In a survey carried out between May 18-31, the ONS says that 32.8 percent of respondents indicated that online sales increased, while 23.3 percent answered that they had decreased, 31.0 percent that they had stayed the same, 5.2 percent that they had stopped selling online and 7.8 percent were not sure.

In May, overall retail sales volumes increased by 12.0 percent when compared with the record fall experienced in the previous month, but sales were still down by 13.1 percent on February before the impact of the coronavirus pandemic.

ONS data show that for textile, clothing and footwear stores, retail sales rose by 18.0 percent month-on-month in May, after falling by 50.7 percent in April and 35.9 percent in March due the impact of the Covid-19 pandemic.

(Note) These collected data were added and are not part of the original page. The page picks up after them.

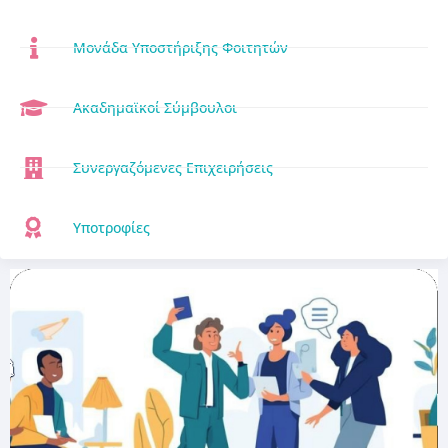
Μονάδα Υποστήριξης Φοιτητών
Ακαδημαϊκοί Σύμβουλοι
Συνεργαζόμενες Επιχειρήσεις
Υποτροφίες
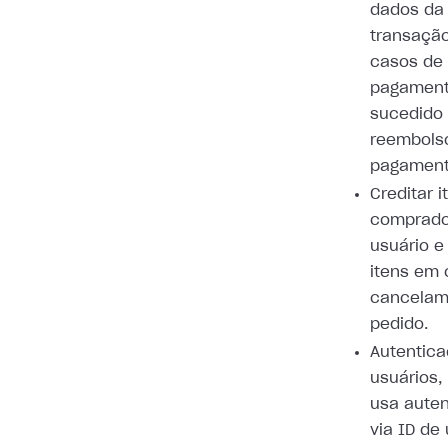
dados da
transaçã
casos de
pagamen
sucedido
reembols
pagament
Creditar i
comprado
usuário e
itens em 
cancelam
pedido.
Autentic
usuários,
usa aute
via ID de 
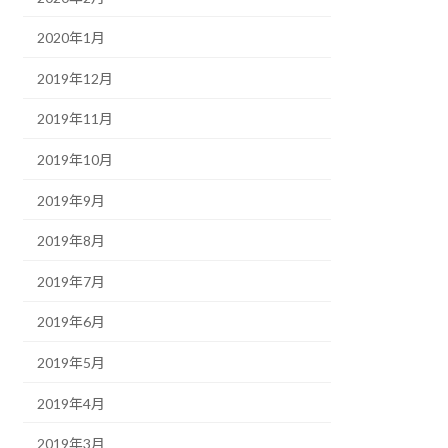
2020年1月
2019年12月
2019年11月
2019年10月
2019年9月
2019年8月
2019年7月
2019年6月
2019年5月
2019年4月
2019年3月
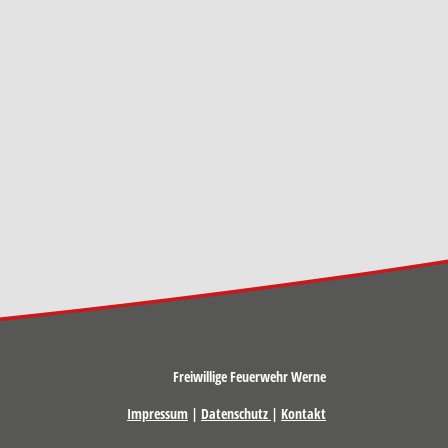
Freiwillige Feuerwehr Werne
Impressum
|
Datenschutz
|
Kontakt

Year-on-year, sales for the sector were down by 62.2 percent in May, after falling by 69.0 percent in April and by 36.0 percent in March.

The retail sales index for textile, clothing and footwear stores stood at 41.3 points in May, up from 35.0 in April, but still far off the 110.8 points registered in February before the pandemic broke out in the country.

Separately, the research institute GfK released its survey on consumer confidence in the U.K. that showed that the index rose to -30 in June, up from a flash reading of -36 on June 5 and -34 for the months of May and April.